Winter 2005

 


WINTER 2005


John Amen
VACILLATIONS

"Tonight as always/There is no one to share my thoughts."
--Chu Shu Chen

"How many Spring Festivals are we born to see?"
--Su Tung P'o

1.
The sky stretches like a yogi;
yesterday was a nightmare that would not end;

today, that is forgotten;
butterflies christen my gables.

I am a creature of habit; then again,
there is no predicting what I will sing tomorrow.

2.
Dogwood blossoms throb in the twilight,
whispering in a code I cannot decipher.

Cicadas swarm like tourists; frogs
conspire behind every blade of grass.

The beauty of these days is unbearable.
August again-- sleep feels like suicide.

3.
Words stick to my brain like burrs. I am
bearing the twins of meaning and bondage.

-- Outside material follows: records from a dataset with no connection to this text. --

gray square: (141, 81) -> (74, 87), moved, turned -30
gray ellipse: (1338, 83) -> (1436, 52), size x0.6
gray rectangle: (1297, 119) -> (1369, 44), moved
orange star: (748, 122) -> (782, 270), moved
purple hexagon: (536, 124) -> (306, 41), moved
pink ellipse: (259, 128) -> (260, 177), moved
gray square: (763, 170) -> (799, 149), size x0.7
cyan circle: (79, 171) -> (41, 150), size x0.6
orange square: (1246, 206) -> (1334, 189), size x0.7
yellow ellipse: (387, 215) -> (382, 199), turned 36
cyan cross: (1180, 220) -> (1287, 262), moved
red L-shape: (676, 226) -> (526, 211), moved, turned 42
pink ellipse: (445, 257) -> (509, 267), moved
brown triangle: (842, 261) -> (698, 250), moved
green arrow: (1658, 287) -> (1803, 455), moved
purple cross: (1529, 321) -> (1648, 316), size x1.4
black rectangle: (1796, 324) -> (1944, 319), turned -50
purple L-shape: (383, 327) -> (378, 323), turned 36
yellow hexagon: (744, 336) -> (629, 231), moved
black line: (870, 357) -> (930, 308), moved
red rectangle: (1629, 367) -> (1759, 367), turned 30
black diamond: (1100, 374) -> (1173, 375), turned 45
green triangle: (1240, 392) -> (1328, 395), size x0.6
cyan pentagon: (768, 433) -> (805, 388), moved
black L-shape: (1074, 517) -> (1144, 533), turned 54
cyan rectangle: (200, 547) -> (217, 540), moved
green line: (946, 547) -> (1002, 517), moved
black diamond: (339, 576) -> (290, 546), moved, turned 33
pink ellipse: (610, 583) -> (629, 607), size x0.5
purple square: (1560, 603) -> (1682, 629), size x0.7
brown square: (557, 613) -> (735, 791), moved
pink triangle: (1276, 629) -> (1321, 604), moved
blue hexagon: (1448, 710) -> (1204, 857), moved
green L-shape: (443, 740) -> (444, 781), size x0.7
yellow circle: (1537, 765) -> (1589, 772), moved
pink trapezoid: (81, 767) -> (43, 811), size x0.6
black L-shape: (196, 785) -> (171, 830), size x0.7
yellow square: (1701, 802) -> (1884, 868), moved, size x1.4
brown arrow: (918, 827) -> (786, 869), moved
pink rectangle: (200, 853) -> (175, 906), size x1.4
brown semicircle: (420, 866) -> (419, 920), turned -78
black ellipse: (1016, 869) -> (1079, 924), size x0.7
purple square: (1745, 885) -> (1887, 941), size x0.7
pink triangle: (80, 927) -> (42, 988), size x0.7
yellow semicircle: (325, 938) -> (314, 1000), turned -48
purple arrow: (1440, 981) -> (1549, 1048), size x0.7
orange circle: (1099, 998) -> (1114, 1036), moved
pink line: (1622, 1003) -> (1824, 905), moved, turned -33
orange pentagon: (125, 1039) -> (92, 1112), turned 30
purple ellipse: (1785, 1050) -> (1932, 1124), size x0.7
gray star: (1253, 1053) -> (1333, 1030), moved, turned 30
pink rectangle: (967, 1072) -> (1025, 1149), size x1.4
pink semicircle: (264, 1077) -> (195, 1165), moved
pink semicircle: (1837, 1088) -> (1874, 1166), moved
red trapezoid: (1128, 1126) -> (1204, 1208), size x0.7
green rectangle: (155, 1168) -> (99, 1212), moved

The arsonist strikes a match; the .38 backfires.
A Rottweiler is baying outside the prison.

My secrets are as common as empty soda cans.
It is true, this cliché about attachment and misery.

4.
Irritation thrashes in my gut.
Soldiers are smoking in the backyard.

There is more than one Mecca, one Medina.
I will be like pollen, settling in distant places.

The day is my field; love is made of wind.
What shall we harvest tomorrow?

5.
My liver clutches grief.
There is a witch inside my pancreas.

Children sharpen knives in the driveway.
"Have you crafted a saddle for your mind?"

the guru asks me, and a memory begins
to surface, like mutant worms after a bombing.

6.
We always end up in a strange town
staring into a kaleidoscope, discussing

the ash and ember of our days. A man is
playing a familiar song on a stolen guitar.

We cross many bridges, sleep in monasteries.
Seasons come and go; lifetimes, too.

7.
The music of the iris is hard to withstand;
its purple song claws at my heart;

its sister, the azalea, is incoherent, slurring;
the dogwood, plaintive brother, sips a whiskey of moonlight.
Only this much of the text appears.